▸ **Input records**:
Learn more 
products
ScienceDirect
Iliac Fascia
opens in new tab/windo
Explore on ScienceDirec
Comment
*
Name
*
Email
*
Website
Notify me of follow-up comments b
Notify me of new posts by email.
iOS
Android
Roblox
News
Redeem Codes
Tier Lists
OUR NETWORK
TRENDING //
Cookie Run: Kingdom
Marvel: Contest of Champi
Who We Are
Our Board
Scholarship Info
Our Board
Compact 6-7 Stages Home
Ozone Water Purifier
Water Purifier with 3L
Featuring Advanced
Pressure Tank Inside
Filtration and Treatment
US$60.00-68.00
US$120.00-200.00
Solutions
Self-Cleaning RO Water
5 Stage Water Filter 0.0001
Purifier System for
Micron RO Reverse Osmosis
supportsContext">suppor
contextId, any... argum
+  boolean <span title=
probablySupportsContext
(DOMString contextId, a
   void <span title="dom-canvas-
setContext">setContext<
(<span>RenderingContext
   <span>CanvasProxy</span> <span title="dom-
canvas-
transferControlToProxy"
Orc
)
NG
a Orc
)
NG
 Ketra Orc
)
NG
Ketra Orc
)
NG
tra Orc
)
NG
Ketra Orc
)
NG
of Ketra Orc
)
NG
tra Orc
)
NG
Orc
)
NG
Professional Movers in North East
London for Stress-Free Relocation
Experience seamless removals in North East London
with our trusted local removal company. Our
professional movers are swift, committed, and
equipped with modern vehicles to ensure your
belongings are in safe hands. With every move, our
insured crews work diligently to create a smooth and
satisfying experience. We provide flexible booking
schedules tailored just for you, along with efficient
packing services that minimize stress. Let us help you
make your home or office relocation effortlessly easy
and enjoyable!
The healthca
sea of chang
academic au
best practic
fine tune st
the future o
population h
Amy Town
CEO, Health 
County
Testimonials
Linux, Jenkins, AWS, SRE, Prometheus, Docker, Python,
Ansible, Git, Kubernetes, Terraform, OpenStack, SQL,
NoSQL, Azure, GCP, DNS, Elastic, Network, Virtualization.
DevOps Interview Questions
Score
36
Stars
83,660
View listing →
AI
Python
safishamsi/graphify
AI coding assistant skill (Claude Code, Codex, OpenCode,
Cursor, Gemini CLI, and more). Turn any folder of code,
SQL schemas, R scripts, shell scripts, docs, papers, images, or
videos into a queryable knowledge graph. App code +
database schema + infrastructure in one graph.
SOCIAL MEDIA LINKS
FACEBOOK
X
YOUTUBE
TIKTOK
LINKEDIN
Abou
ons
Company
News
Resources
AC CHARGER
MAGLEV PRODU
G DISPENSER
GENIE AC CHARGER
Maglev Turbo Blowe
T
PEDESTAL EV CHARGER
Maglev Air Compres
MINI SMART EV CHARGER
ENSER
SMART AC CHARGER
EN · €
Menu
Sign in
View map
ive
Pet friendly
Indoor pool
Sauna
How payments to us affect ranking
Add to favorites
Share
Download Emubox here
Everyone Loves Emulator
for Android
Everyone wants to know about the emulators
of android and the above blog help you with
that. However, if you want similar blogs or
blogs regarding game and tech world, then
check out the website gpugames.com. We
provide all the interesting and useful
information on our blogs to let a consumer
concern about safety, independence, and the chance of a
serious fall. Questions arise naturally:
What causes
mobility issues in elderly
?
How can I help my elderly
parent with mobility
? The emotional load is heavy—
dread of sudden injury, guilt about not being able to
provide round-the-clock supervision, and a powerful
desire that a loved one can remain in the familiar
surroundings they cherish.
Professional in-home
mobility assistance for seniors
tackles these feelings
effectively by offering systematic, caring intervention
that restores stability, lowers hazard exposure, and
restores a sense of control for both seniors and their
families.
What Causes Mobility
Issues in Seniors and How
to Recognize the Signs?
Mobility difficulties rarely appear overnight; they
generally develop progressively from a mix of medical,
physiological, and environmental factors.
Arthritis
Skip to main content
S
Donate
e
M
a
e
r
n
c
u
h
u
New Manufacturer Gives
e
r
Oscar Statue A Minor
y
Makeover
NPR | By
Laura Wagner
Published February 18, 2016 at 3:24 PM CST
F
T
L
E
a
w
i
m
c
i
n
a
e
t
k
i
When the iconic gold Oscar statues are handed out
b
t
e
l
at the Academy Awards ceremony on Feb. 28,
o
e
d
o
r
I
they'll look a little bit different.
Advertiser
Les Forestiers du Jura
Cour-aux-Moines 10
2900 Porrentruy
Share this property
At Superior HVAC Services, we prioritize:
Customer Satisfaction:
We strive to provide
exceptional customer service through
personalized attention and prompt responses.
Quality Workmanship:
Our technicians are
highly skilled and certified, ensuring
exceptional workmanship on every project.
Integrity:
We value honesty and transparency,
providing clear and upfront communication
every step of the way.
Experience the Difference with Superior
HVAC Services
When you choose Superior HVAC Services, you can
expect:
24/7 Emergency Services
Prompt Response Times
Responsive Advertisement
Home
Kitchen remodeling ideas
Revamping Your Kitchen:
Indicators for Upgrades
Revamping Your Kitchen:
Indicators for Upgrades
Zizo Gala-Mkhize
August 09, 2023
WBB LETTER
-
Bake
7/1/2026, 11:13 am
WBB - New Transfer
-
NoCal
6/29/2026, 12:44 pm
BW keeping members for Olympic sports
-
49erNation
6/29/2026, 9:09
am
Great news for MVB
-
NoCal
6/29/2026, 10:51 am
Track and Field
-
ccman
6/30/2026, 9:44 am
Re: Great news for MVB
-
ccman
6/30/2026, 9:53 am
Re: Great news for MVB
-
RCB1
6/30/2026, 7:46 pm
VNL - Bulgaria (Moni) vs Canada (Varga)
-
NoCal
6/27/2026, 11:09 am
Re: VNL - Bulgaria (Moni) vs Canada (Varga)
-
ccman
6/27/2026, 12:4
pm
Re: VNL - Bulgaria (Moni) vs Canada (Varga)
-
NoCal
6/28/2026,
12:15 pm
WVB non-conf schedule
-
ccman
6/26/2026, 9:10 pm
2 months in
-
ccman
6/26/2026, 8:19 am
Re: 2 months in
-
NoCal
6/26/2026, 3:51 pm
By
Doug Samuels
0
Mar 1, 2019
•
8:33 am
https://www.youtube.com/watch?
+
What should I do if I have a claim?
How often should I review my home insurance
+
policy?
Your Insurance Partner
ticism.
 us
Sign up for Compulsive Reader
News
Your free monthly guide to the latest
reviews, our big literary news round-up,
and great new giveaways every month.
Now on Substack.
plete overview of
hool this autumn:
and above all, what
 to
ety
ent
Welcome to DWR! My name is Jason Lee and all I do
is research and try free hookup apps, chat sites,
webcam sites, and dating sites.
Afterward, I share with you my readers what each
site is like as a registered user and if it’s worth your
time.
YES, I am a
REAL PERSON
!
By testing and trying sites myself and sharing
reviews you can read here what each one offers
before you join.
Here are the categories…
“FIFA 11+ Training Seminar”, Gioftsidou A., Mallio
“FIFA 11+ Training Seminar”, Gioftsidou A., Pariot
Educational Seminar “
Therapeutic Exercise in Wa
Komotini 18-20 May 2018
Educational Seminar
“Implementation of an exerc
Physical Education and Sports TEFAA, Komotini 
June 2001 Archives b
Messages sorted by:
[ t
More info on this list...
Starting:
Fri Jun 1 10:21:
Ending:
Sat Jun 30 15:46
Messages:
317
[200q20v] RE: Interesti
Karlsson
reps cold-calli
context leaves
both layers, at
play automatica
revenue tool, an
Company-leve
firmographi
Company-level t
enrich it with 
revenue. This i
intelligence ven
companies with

▸ **What you should do**:
Write out word for word only the lines from the start of the entries down to the line with "(<span>RenderingContext", please, including both ends.

▸ **Result of this task**:
Learn more 
products
ScienceDirect
Iliac Fascia
opens in new tab/windo
Explore on ScienceDirec
Comment
*
Name
*
Email
*
Website
Notify me of follow-up comments b
Notify me of new posts by email.
iOS
Android
Roblox
News
Redeem Codes
Tier Lists
OUR NETWORK
TRENDING //
Cookie Run: Kingdom
Marvel: Contest of Champi
Who We Are
Our Board
Scholarship Info
Our Board
Compact 6-7 Stages Home
Ozone Water Purifier
Water Purifier with 3L
Featuring Advanced
Pressure Tank Inside
Filtration and Treatment
US$60.00-68.00
US$120.00-200.00
Solutions
Self-Cleaning RO Water
5 Stage Water Filter 0.0001
Purifier System for
Micron RO Reverse Osmosis
supportsContext">suppor
contextId, any... argum
+  boolean <span title=
probablySupportsContext
(DOMString contextId, a
   void <span title="dom-canvas-
setContext">setContext<
(<span>RenderingContext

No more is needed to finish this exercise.